MANILA — Former Quezon City councilor and actor Roderick Paulate was found guilty of graft and 9 counts of falsification by the Sandiganbayan over the hiring of fictitious job contract personnel in 2010.
In a decision of the anti-graft court's Seventh Division promulgated on Nov. 25, 2022, Paulate was sentenced to imprisonment of 6 to 8 years for graft and 6 months to 6 years for each count of falsification.
Along with his driver and liaison officer Vicente Bajamunde, who was also convicted of graft, Paulate was ordered to pay a fine of P1.1 million which is the total amount of the payrolls prepared for the job contractors.
Paulate was also fined P10,000 for each of the falsification cases.
The issues cited by the court included the lack of birth certificates of the job contractors. But Paulate argued during trial that certification of no birth does not conclusively prove that a person is fictitious.
“This may be rebutted by sufficient contrary evidence however, Paulate and Bajamunde have not presented any competent evidence to counter the negative certifications and certificates of no record,” the court said in the decision penned by Associate Justice Zaldy Trespeses, with the concurrence of Division Chairperson Ma. Theresa Dolores Gomez-Estoesta and Associate Justice Georgina Hidalgo.

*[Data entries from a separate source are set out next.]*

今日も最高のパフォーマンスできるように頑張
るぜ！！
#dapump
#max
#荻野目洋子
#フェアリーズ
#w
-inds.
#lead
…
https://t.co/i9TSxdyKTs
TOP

The court also noted that the job order employees have no record in the National Bureau of Investigation Clearance Database.
While all 30 employees are residents of Quezon City based on their personal data sheet (PDS), they could not be located during verifications conducted by the Office of the Ombudsman as to their residences or schools attended.
The court also took note that 2 of the job contractors appeared as “identical twins” based on their photos in their PDS and yet their personal details differed.
“These details may appear trivial, but they cast serious doubt on the genuineness of the PDS and existence of the job contractors when taken with the other pieces of evidences presented by the prosecution,” the court said.
Prosecution witnesses included state auditor Emilda Navarro who testified, among others, that she had not seen any daily time records for the job order personnel.
Defense witness Hubert Fernandez who served as Paulate’s chief of staff from 2010 to 2019 stated in his testimony that their area coordinators were the ones who looked for 30 people from their pool of volunteers during the campaign period.
Paulate also testified that the money went to the job order personnel and there were no complaints from the employees that they did not receive their salaries.
He also testified that the charges were politically motivated and the hired job contractors and their relatives just opted not to come out and talk about the issue for fear of reprisal.
The court however stressed in its ruling that Paulate cannot claim good faith and invoke the Arias doctrine to avoid criminal liability.
“Certainly, he failed to act in accordance with the demands of the responsibility that attaches to the office he was occupying,” the court said.